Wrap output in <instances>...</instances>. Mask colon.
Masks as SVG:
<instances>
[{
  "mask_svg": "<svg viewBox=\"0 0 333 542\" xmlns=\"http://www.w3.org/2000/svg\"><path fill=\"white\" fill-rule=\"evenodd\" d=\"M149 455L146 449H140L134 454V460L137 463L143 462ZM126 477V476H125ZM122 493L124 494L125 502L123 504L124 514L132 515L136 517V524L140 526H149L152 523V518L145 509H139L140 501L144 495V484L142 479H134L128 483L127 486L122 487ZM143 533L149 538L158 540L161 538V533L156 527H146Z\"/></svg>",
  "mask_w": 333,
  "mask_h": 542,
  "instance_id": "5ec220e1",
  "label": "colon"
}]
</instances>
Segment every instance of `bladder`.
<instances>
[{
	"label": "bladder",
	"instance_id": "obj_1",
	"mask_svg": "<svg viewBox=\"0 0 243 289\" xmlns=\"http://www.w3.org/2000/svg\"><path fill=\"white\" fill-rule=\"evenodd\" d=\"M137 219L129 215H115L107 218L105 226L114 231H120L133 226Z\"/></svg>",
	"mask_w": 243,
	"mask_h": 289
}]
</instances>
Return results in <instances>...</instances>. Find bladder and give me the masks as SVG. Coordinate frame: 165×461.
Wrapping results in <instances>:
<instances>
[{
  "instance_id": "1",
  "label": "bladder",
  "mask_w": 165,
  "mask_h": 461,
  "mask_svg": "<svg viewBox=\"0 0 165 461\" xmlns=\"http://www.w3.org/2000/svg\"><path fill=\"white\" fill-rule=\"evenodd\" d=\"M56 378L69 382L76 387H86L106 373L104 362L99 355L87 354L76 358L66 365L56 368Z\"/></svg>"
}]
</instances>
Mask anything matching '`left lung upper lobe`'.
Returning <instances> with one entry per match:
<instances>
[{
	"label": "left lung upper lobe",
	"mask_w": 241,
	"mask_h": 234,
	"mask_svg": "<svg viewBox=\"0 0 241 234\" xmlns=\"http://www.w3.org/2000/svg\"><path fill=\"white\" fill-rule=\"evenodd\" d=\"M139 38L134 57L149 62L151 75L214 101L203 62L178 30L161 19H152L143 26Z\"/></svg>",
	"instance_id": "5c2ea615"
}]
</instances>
______________________________
### [WHAT IS NEEDED]
Restate exactly the lines running from the line with "Segment every instance" to the end of the entries above, both ends included.

### [ANSWER TO THE PROBLEM]
Segment every instance of `bladder`.
<instances>
[{
	"label": "bladder",
	"instance_id": "obj_1",
	"mask_svg": "<svg viewBox=\"0 0 243 289\" xmlns=\"http://www.w3.org/2000/svg\"><path fill=\"white\" fill-rule=\"evenodd\" d=\"M137 219L129 215H115L107 218L105 226L114 231H120L133 226Z\"/></svg>",
	"mask_w": 243,
	"mask_h": 289
}]
</instances>
Return results in <instances>...</instances>. Find bladder and give me the masks as SVG. Coordinate frame: 165×461.
Wrapping results in <instances>:
<instances>
[{
  "instance_id": "1",
  "label": "bladder",
  "mask_w": 165,
  "mask_h": 461,
  "mask_svg": "<svg viewBox=\"0 0 165 461\" xmlns=\"http://www.w3.org/2000/svg\"><path fill=\"white\" fill-rule=\"evenodd\" d=\"M56 378L69 382L76 387H86L106 373L104 362L99 355L87 354L76 358L66 365L56 368Z\"/></svg>"
}]
</instances>
Mask anything matching '`left lung upper lobe`'.
Returning <instances> with one entry per match:
<instances>
[{
	"label": "left lung upper lobe",
	"mask_w": 241,
	"mask_h": 234,
	"mask_svg": "<svg viewBox=\"0 0 241 234\" xmlns=\"http://www.w3.org/2000/svg\"><path fill=\"white\" fill-rule=\"evenodd\" d=\"M139 38L134 57L149 62L151 75L214 101L203 62L178 30L161 19H152L143 26Z\"/></svg>",
	"instance_id": "5c2ea615"
}]
</instances>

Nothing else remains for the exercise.